# .NEt Software Engineer, Job prospects in Dubai



## withaims (Nov 3, 2012)

Hi,
I am coming to Dubai to look for job opportunities next month. thanks to you guys, I have list of recruiters and a plan to work on.
But still I have few questions, I have seven years of experience in .NET application development including ASP.NET MVC, SharePoint, SQL Server, Entity Framework, JQuery, Javascript. I also have MCPD certification for ASP.NET and SharePoint.
I want to know, what kind of salary bracket I should expect and most importantly, how difficult would it be to get in ?

Thanks.


----------



## -Geek (Oct 31, 2012)

withaims said:


> Hi,
> I am coming to Dubai to look for job opportunities next month. thanks to you guys, I have list of recruiters and a plan to work on.
> But still I have few questions, I have seven years of experience in .NET application development including ASP.NET MVC, SharePoint, SQL Server, Entity Framework, JQuery, Javascript.

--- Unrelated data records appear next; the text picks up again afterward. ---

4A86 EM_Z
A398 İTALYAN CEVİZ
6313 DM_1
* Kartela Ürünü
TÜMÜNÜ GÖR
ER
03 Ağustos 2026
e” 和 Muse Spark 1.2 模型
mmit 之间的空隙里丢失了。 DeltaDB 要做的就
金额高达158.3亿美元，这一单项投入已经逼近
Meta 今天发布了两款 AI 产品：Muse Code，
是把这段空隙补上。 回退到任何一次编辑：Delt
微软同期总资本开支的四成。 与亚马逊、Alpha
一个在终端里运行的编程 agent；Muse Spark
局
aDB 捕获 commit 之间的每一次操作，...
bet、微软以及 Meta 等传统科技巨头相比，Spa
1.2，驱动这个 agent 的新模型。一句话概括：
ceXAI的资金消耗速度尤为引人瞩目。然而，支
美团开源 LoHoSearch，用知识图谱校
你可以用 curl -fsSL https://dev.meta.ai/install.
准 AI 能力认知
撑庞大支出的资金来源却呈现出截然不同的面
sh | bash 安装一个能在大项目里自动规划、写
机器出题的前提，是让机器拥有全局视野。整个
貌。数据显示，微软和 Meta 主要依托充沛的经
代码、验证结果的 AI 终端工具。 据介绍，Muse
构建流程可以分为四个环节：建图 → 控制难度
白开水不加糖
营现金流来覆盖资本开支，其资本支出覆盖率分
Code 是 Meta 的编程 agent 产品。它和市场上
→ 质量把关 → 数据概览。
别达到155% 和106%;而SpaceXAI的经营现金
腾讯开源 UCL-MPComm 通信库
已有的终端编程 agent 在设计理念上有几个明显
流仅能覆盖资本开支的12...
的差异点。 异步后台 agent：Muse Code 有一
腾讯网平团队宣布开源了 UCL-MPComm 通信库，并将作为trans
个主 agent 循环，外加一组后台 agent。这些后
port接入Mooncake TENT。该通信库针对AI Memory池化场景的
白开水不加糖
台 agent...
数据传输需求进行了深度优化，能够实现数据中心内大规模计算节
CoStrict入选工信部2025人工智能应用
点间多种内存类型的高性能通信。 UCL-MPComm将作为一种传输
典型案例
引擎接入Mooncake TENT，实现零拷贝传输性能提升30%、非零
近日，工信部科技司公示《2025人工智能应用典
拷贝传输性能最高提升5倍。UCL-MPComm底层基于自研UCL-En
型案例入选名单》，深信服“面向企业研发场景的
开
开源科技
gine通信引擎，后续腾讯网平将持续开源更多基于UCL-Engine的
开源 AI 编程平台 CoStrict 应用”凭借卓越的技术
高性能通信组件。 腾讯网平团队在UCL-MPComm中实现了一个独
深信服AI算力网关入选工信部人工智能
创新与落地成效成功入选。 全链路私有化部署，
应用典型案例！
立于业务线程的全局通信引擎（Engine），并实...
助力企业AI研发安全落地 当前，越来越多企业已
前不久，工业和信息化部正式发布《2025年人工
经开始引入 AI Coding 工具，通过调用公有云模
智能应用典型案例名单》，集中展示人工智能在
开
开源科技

I also have MCPD certification for ASP.NET and SharePoint.
> I want to know, what kind of salary bracket I should expect and most importantly, how difficult would it be to get in ?
> ...


To get the better idea about job market, visit few UAE job sites search for the skills you posses and you will defiantly have an clear idea about what companies are actually looking for. 

In UAE a lot of companies require employee to handle multiple tasks. So makeup your mind for that as well. 

On bayt.com you can also find the salary offered in dollars which will give you a clear idea about the salary.


----------